- _Directions for this task_:
Reproduce the listing in full, pictures excluded.

(Input material begins)

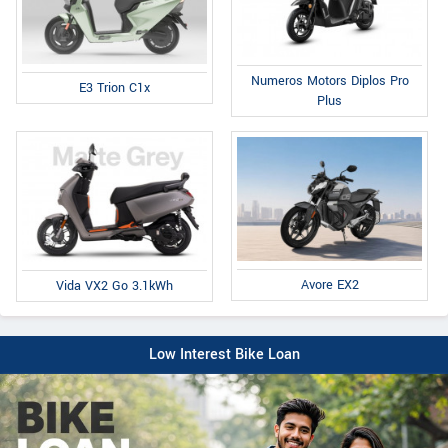
Numeros Motors Diplos Pro
E3 Trion C1x
Plus
Avore EX2
Vida VX2 Go 3.1kWh
Low Interest Bike Loan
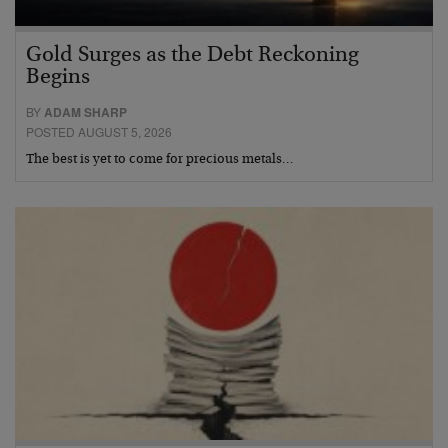
Gold Surges as the Debt Reckoning
Begins
BY
ADAM SHARP
POSTED AUGUST 5, 2026
The best is yet to come for precious metals…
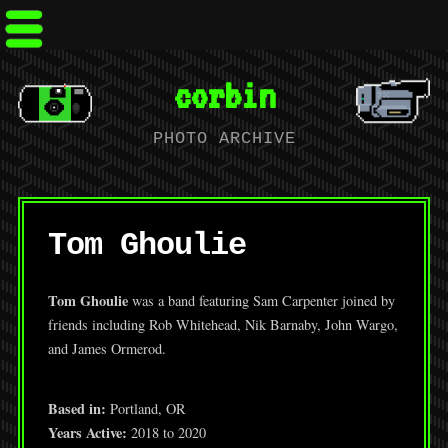
corbin
PHOTO ARCHIVE
Tom Ghoulie
Tom Ghoulie
was a band featuring Sam Carpenter joined by
friends including Rob Whitehead, Nik Barnaby, John Wargo,
and James Ormerod.
Based in:
Portland, OR
Years Active:
2018 to 2020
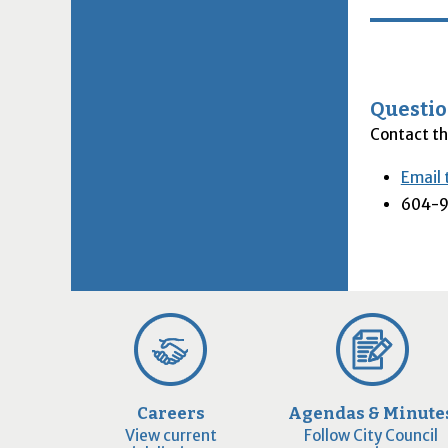
Questio
Contact th
Email 
604-9
Careers
Agendas & Minute
View current
Follow City Council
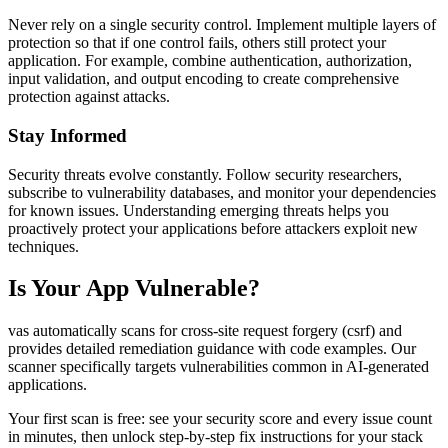
Never rely on a single security control. Implement multiple layers of
protection so that if one control fails, others still protect your
application. For example, combine authentication, authorization,
input validation, and output encoding to create comprehensive
protection against attacks.
Stay Informed
Security threats evolve constantly. Follow security researchers,
subscribe to vulnerability databases, and monitor your dependencies
for known issues. Understanding emerging threats helps you
proactively protect your applications before attackers exploit new
techniques.
Is Your App Vulnerable?
vas automatically scans for
cross-site request forgery (csrf)
and
provides detailed remediation guidance with code examples. Our
scanner specifically targets vulnerabilities common in AI-generated
applications.
Your first scan is free: see your security score and every issue count
in minutes, then unlock step-by-step fix instructions for your stack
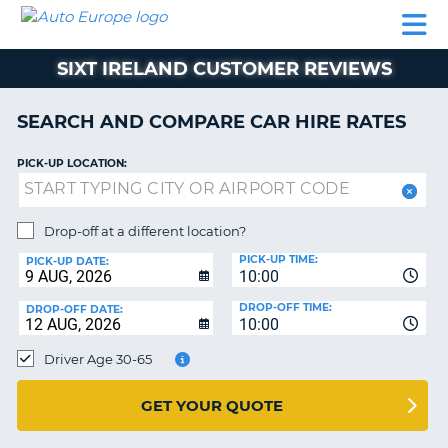
AUTO
CAR
CAR
CAMPERVAN
PARTNERS
HELP
EUROPE
HIRE
HIRE
HIRE
SIXT IRELAND CUSTOMER REVIEWS
CAMPERVAN
NT
HIRE
SEARCH AND COMPARE CAR HIRE RATES
PARTNERS
E
HELP
PICK-UP LOCATION:
NG
MY
ACCOUNT
Drop-off at a different location?
MANAGE
PICK-UP TIME:
PICK-UP DATE:
MY
10:00
BOOKING
DROP-OFF TIME:
DROP-OFF DATE:
10:00
IRELAND
Driver Age 30-65
GET YOUR QUOTE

(Input material ends)

- _Solution_:
Numeros Motors Diplos Pro
E3 Trion C1x
Plus
Avore EX2
Vida VX2 Go 3.1kWh
Low Interest Bike Loan
Gold Surges as the Debt Reckoning
Begins
BY
ADAM SHARP
POSTED AUGUST 5, 2026
The best is yet to come for precious metals…
corbin
PHOTO ARCHIVE
Tom Ghoulie
Tom Ghoulie
was a band featuring Sam Carpenter joined by
friends including Rob Whitehead, Nik Barnaby, John Wargo,
and James Ormerod.
Based in:
Portland, OR
Years Active:
2018 to 2020
Questio
Contact th
Email 
604-9
Careers
Agendas & Minute
View current
Follow City Council
Never rely on a single security control. Implement multiple layers of
protection so that if one control fails, others still protect your
application. For example, combine authentication, authorization,
input validation, and output encoding to create comprehensive
protection against attacks.
Stay Informed
Security threats evolve constantly. Follow security researchers,
subscribe to vulnerability databases, and monitor your dependencies
for known issues. Understanding emerging threats helps you
proactively protect your applications before attackers exploit new
techniques.
Is Your App Vulnerable?
vas automatically scans for
cross-site request forgery (csrf)
and
provides detailed remediation guidance with code examples. Our
scanner specifically targets vulnerabilities common in AI-generated
applications.
Your first scan is free: see your security score and every issue count
in minutes, then unlock step-by-step fix instructions for your stack
AUTO
CAR
CAR
CAMPERVAN
PARTNERS
HELP
EUROPE
HIRE
HIRE
HIRE
SIXT IRELAND CUSTOMER REVIEWS
CAMPERVAN
NT
HIRE
SEARCH AND COMPARE CAR HIRE RATES
PARTNERS
E
HELP
PICK-UP LOCATION:
NG
MY
ACCOUNT
Drop-off at a different location?
MANAGE
PICK-UP TIME:
PICK-UP DATE:
MY
10:00
BOOKING
DROP-OFF TIME:
DROP-OFF DATE:
10:00
IRELAND
Driver Age 30-65
GET YOUR QUOTE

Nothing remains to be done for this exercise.